The Lion will always be with us in spirit, and as long as the America East Conference exists, he will be remembered as a player of great intensity, integrity, and talent — the conference’s Most Valuable Player award bears his name.

Go Cats!

Gordon H. Smith ’80
Pleasanton, California


Hey, it’s me
Never expected to see this, but I think the short guy this side of the fountain, heading toward Waterman, is me. (Look Back, p. 47, Spring 2003.) This 1973 photo would have been my junior year. The shadows are early morning shadows (sun hasn’t melted the fountain yet — ah, those Vermont springs!), so this would likely be the breakfast trek from Converse Hall to Waterman dining hall, an event I rarely missed. The gentleman in the gray coat is, I think, a friend who I remember by first name only as Paul. And the legs and arms behind him, if the short guy is indeed me, would likely be my roommate Carl Johnson.

Kevin Reese ’74
Orleans, Massachusetts


Davison Farewell
Your tribute to Bill Davison on his retirement from the Art Department brought back vivid memories of bonding with a lithography stone. Bill stood out among the teachers I had at UVM because he was able to approach the students’ work with a certain amount of humor while still treating it seriously and with respect. He was a friend, but also maintained an appropriate distance that made his teaching more effective. I wish him a happy and productive retirement.

Helen Rosenberg ’74
New Haven, Connecticut


Differing view on Iraq

Congratulations to Kevin Foley for his excellent interview with Professor Alnasrawi in the spring issue. If the person being interviewed had not been identified, I would have concluded the views expressed were from one of Saddam’s representatives at the UN or a spokesperson for French President Chirac.

Professor Alnasrawi states: “War is not an answer.” But it appears that peace, under Saddam, was not an answer for the Iraqi people who, for decades, lived in fear of being tortured, executed, shredded, or buried alive if they did not conform to Saddam’s guidelines for “political correctness.”

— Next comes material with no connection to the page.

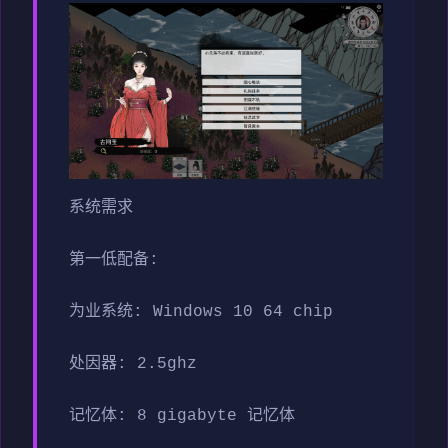
系统需求
第一低配备:
为业系统: Windows 10 64 chip
处因器: 2.5ghz
记忆体: 8 gigabyte 记忆体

We are indeed fortunate the professor was not around in the 1700s suggesting decades of negotiation, and advocating inspectors be sent to Fort Ticonderoga in the interest of peace under the continued domination of the crown.

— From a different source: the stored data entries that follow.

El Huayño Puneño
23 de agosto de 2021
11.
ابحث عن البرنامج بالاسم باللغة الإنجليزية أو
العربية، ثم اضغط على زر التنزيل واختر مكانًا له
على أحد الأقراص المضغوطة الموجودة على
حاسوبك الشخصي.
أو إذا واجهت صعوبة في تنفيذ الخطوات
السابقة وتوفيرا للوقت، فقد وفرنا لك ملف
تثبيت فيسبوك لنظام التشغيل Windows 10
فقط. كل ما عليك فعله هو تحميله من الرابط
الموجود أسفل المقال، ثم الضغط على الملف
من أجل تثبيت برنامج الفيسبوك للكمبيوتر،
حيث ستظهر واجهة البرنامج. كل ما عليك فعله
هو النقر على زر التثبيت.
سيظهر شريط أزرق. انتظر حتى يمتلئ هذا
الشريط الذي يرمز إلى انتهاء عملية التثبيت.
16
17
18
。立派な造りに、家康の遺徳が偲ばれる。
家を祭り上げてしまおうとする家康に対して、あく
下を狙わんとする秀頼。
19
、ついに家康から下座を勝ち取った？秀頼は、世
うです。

Thank goodness the Green Mountain Boys decided to risk their lives for freedom rather than devote their time to printing “No Blood for Tea” protest signs for peace.

Ron Ross ’52
York, Pennsylvania


Photo inspires poetry
{Editor’s Note: Seeing Professor Emeritus Littleton Long pictured in the Winter issue inspired one alumna to poetry.}

upon first opening my alumni mag
I walked from Redstone, dreaming through dry leaves
or snow or mud. In ’55. You taught.
I wrote on Royall Tyler’s play, believed
you ancient. Perhaps all freshmen ought
to think their profs stand one inch from the grave,
but now your photo shows, you’re fit and brisk,
still tending trees and apple-cheeked. You have
long youth, Professor Long – I risk
a hats-off even though it’s somewhat late.
Your English group – Betty, Muriel, and Sam –
a frisky bunch. They let me graduate
for loving novels, poems, plays – I am
in debt. Fred Marston? All of you inspired.
“Old” teachers burned. Green kids like me caught fire.

Margaret A. Robinson ’59
Swarthmore, Pennsylvania

Professor Long’s Update
Thank you for forwarding me Mrs. Robinson’s flattering sonnet about the English Department in the old days. Many readers will recognize her title’s allusion to Keats’s famous sonnet, “On First Looking Into Chapman’s Homer,” but I wonder how many will remember, as she does, past teachers in the English Department, “Muriel, Betty, and Sam”?

Fred Marston and Muriel Hughes are long dead, Sam Bogorad died more recently, and Betty Bandel (now 90) lives still on Cheesefactory Road, South Burlington.

It’s refreshing to know that one has not been forgotten, despite the passage of many years.